The lab of Paul Monahan, MD, at the University of North Carolina at Chapel Hill Gene Therapy Center, is also working to improve AAV vector efficiency. Researchers have been testing the effects of a proteasome inhibitor called bortezomib, previously used to treat multiple myeloma and a type of lymphoma in humans, on gene delivery in mice and dogs with hemophilia A. Delivering the large FVIII gene inside an AAV vector only partially corrected the dogs’ FVIII deficiency. However, when bortezomib was added, the AAV vector successfully caused more FVIII to be produced, meaning, for a sustained period, the dogs had far fewer bleeds than would be expected. “Giving doses of AAV that would otherwise have been ineffective, the proteosome inhibitor bortezomib enabled phenotypic correction in two species for years,” said Monahan. “Proteosome inhibitor combination therapy seemed to provide a paradigm for the expansion of the use of therapeutic drugs in gene therapy.”
Safety First
The challenges of delivering a functional factor-encoding gene to the body without triggering the immune system remain. Yet, innovative approaches arise from apparent roadblocks. VandenDriessche’s research team is investigating an emerging technology involving transposons, groupings of mobile DNA, to combat hemophilia B. The team is working to plug the FIX gene into a super-efficient transposon that could safely deliver the gene to cells that could make FIX. Because this approach doesn’t use a modified virus as a gene delivery vehicle, the expectation is that the immune system will be less likely to reject the gene containing the FIX blueprint.
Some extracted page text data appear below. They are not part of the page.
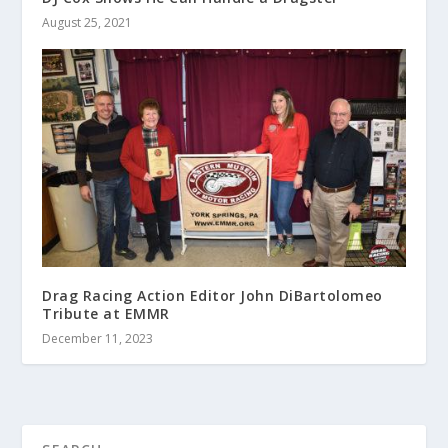
August 25, 2021
Drag Racing Action Editor John DiBartolomeo
Tribute at EMMR
December 11, 2023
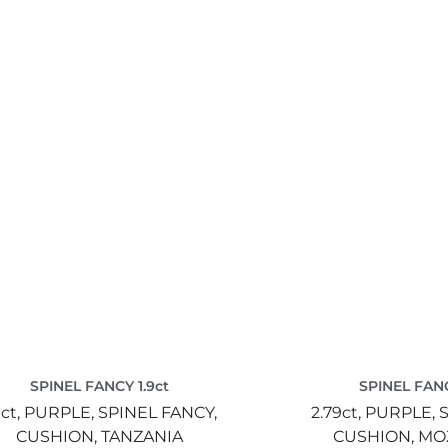
SPINEL FANCY 1.9ct
SPINEL FANC
9ct,
PURPLE,
SPINEL FANCY,
2.79ct,
PURPLE,
S
CUSHION,
TANZANIA
CUSHION,
MO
As new research discoveries emerge, one fundamental theme remains: patient safety. “It’s necessary that people understand that although there are very safe and efficacious therapies out there, innovation should continue,” said Scheiflinger. “However, safety should not be compromised in favor of patient convenience.”
In addition to Pierce, VandenDriessche and Lillicrap, other members of the organizing committee were Katherine A. High, MD, The Children’s Hospital of Pennsylvania; Nigel Key, MD, University of North Carolina, Chapel Hill; and Steven Pipe, MD, University of Michigan. The workshop has been organized every one to two years since 1996 to identify the state-of–the-art research in bleeding disorders and stimulate cross-fertilization among scientists and clinicians working in the field.